As expected, meso-DAPDH purified from U. thermosphaericus is much more thermostable than its counterparts from mesophiles, such as B. sphaericus (Misono and Soda 1980) and C. glutamicum (Misono et al 1986a): the U. thermosphaericus enzyme showed almost no loss of activity after incubation for 30 min at temperatures up to 60°C, whereas the mesophilic enzymes lost their activity within 10 min at temperatures above 48°C. There is no report with respect to the thermostability of the Cl. thermocellum enzyme (Hudson et al. 2011). In addition, the U. thermosphaericus enzyme is highly stable over wider range of pHs (no loss of activity at pH 5.0 to 11.0 after incubation for 30 min at 50°C) than the mesophilic enzymes (Brevibacterium sp. enzyme: stable at pH 7.0-9.0 after 10 min at 40°C; C. glutamicum enzyme: stable at pH 6.5-7.0 after 10 min at 48°C) (Misono et al 1986a, b). The higher stability of the U. thermosphaericus enzyme under the various conditions tested suggests it would be more useful and easier to obtain in a highly purified form needed for bioprocesses. Still, the dimeric structure of the U. thermosphaericus meso-DAPDH and its narrow substrate specificity for meso-DAP and NADP indicates that it is not very different against mesophilic counterparts.

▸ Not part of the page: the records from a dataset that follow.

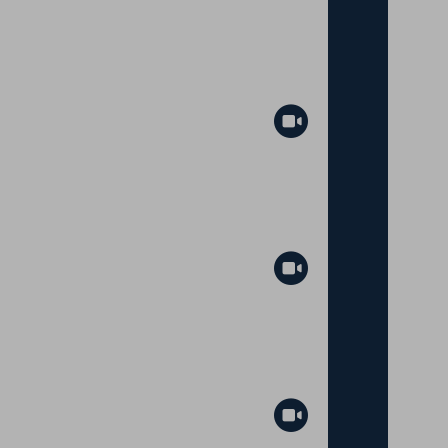
Abspielen
Abspielen
Abspielen
Abspielen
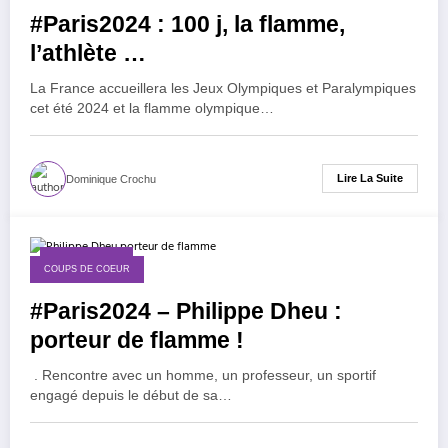
#Paris2024 : 100 j, la flamme,
l’athlète …
La France accueillera les Jeux Olympiques et Paralympiques
cet été 2024 et la flamme olympique…
Lire La Suite
Dominique Crochu
3 février 2024
COUPS DE COEUR
#Paris2024 – Philippe Dheu :
porteur de flamme !
. Rencontre avec un homme, un professeur, un sportif
engagé depuis le début de sa…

We also succeeded in cloning and sequencing the meso-DAPDH gene from U. thermosphaericus, which enabled us to greatly enhance production of the enzyme in recombinant E. coli cells. The increased production was in part due to the much more effective method of purification, which had a yield of 53.1% from the recombinant cells, as compared to 4.69% from U. thermosphaericus cells. Vedha et al. (2006) used a protein engineering method to create a highly stereoselective NADP-dependent D-amino acid dehydrogenase with broad substrate specificity from C. glutamicum meso-DAPDH and showed its application for one-step synthesis of D-amino acids from their oxo analogs. The sequence alignment of meso-DAPDHs of U. thermosphaericus and other four bacterial strains indicates that all five amino acids (Q150, D154, T169, R195 and H244) in C. glutamicum enzyme mutated for the creation of D-amino acid dehydrogenase are perfectly conserved in the sequences of other bacterial enzymes containing U. thermosphaericus enzyme (Figure 1). The U. thermosphaericus meso-DAPDH is much more stable than the C. glutamicum meso-DAPDH just mentioned. Thus, the U. thermosphaericus enzyme has the potential for use in the creation of a more stable stereoselective NADP-linked D-amino acid dehydrogenase. In addition to altering its substrate specificity, we are planning to create a novel stable NAD-linked D-amino acid dehydrogenase by designing its coenzyme specificity based on the sequence data from U. thermosphaericus meso-DAPDH and detailed information about the 3D-structure (Scapin et al 1996) and active sites (Scapin et al. 1998) of the C. glutamicum enzyme. Such an NAD or NAD(P)-dependent D-amino acid dehydrogenase could be highly useful in a variety of bioprocesses for the production and sensing of D-amino acids and their analogs. Furthermore, we have already identified some putative meso-DAPDH genes in hyperthermophilic bacteria like Thermotoga species by sequence database, and the functional analyses of meso-DAPDH gene homolog in Thermotoga species are now under investigation.

Competing interests

The authors declare that they have no competing interests.